The Director, Suner, Provides Commentary for a manuscript published in the NEJM

April 13, 2017

Please read the comments by Dr. Selim Suner MD, MS, FACEP provided for Reuters regarding an important manuscript published  in the NEJM, yesterday. (Source manuscript: http://www.nejm.org/doi/full/10.1056/NEJMsa1614073)

 

http://www.reuters.com/article/us-health-emergency-marathons-idUSKBN17E2RF

The full comments are below:

"  The investigators from Harvard and Utah School of Medicine have looked at pooled national registry and Medicare databases to show that there is in an increased incidence of 30 day death from cardiac arrest or acute myocardial infarction in patients transported from locations on marathon routes to nearby hospitals during large urban marathons in the US.  The investigators estimate an increase of 3.4 deaths per year in this population.  Looking at a National Emergency Medical Services Database, the investigators show that there was a 4.4 minute delay in ambulance transport times urging marathon running hours.  (Likely even longer delays for then 1/4 of patients who were taken to the hospital by other means--by self transport). The investigators performed extensive analysis to control for confounding factors and postulate that the increased transport time, or delays in transport to the hospital related to road closures and other factors related to the marathon event.

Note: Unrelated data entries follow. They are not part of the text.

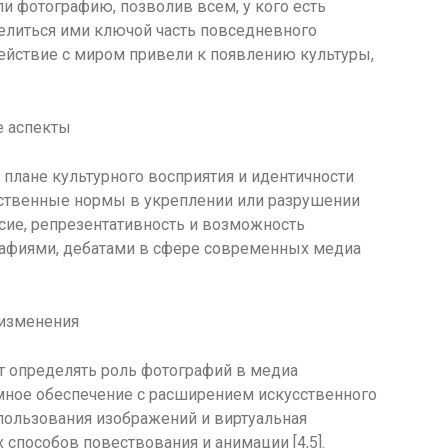
 фотографию, позволив всем, у кого есть
делиться ими ключой часть повседневного
ействие с миром привели к появлению культуры,
е аспекты
плане культурного восприятия и идентичности
щественные нормы в укреплении или разрушении
асие, репрезентативность и возможность
фиями, дебатами в сфере современных медиа
 изменения
т определять роль фотографий в медиа
мное обеспечение с расширением искусственного
пользования изображений и виртуальная
 способов повествования и анимации [4,5].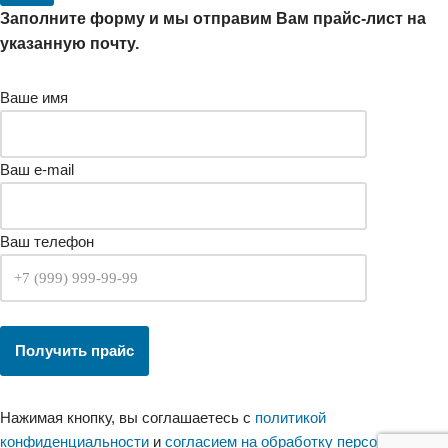
Заполните форму и мы отправим Вам прайс-лист на
указанную почту.
Ваше имя
Ваш e-mail
Ваш телефон
Нажимая кнопку, вы соглашаетесь с
политикой
конфиденциальности
и
согласием на обработку персональных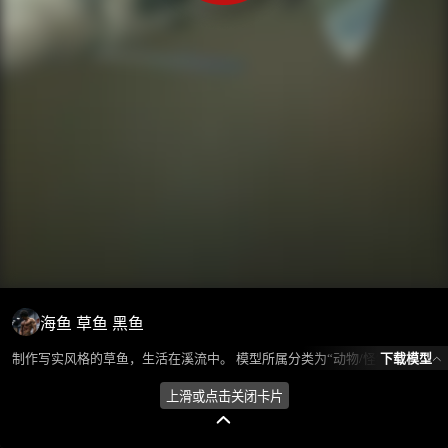
海鱼 草鱼 黑鱼
下载模型
制作写实风格的草鱼，生活在溪流中。 模型所属分类为“动物/怪物-鱼类”，模型风格为写实，模型ID为103316，本模型由设计师 爱喝可乐 在2024-10-23 13:57:29上传，含.fbx，.gltf，.3ds(3D Studio)相关源文件下载格式，点数为18966，面数为6334，材质数为1，贴图数为1，CG美术之家持续为您更新与数字孪生、影视动画和游戏VR等相关优质资源。
上滑或点击关闭卡片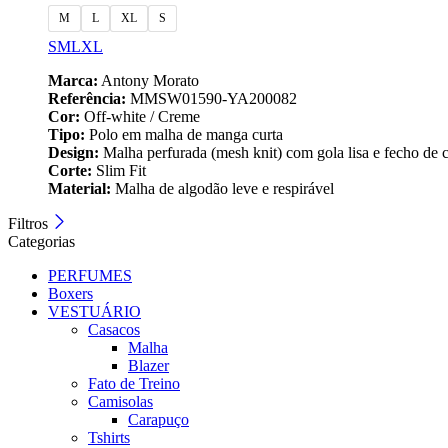
M
L
XL
S
S
M
L
XL
Marca:
Antony Morato
Referência:
MMSW01590-YA200082
Cor:
Off‑white / Creme
Tipo:
Polo em malha de manga curta
Design:
Malha perfurada (mesh knit) com gola lisa e fecho de co
Corte:
Slim Fit
Material:
Malha de algodão leve e respirável
Filtros
Categorias
PERFUMES
Boxers
VESTUÁRIO
Casacos
Malha
Blazer
Fato de Treino
Camisolas
Carapuço
Tshirts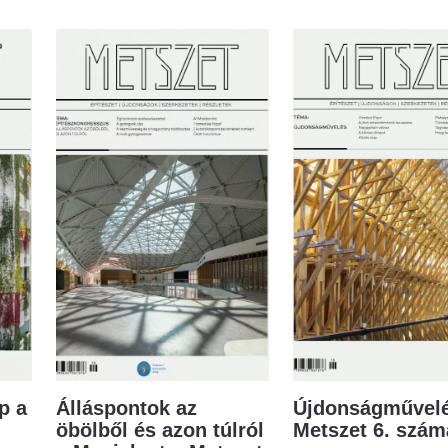
p a
Álláspontok az
Újdonságművelé
öbölből és azon túlról
Metszet 6. szá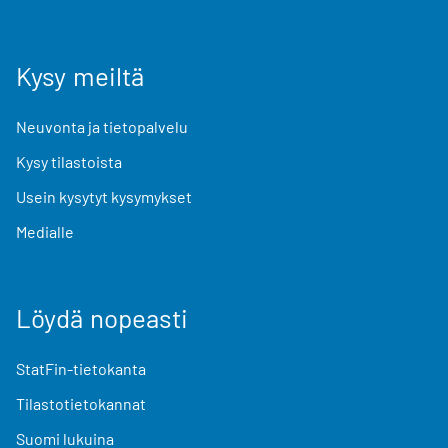
Kysy meiltä
Neuvonta ja tietopalvelu
Kysy tilastoista
Usein kysytyt kysymykset
Medialle
Löydä nopeasti
StatFin-tietokanta
Tilastotietokannat
Suomi lukuina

This is a retrospective study from multiple pooled National databases and therefore can only show association and not causation.  Even though the authors performed extensive analyses to account for confounding variables which could have accounted for the differences observed, they may have missed variables which are important.  For example:  the authors did not look at daily temperature or ozone levels which may have been higher on marathon days accounting for increased death in this population.  Also, there may have been increased volume in the emergency departments during marathon days making care for people with myocardial infarction less than ideal.

The data are believable and the results important.  In Rhode Island, we have an annual air show at a location with only one road in and out.  We plan for this event and provide an onsite medical care facility with a field hospital and emergency physicians capable of taking care of emergencies.  We also have air transport on standby for those patients requiring urgent transport to the hospital.  We have shown in a prior study that having this facility on-sister reduces the number of patio ends requiring transport to the hospital."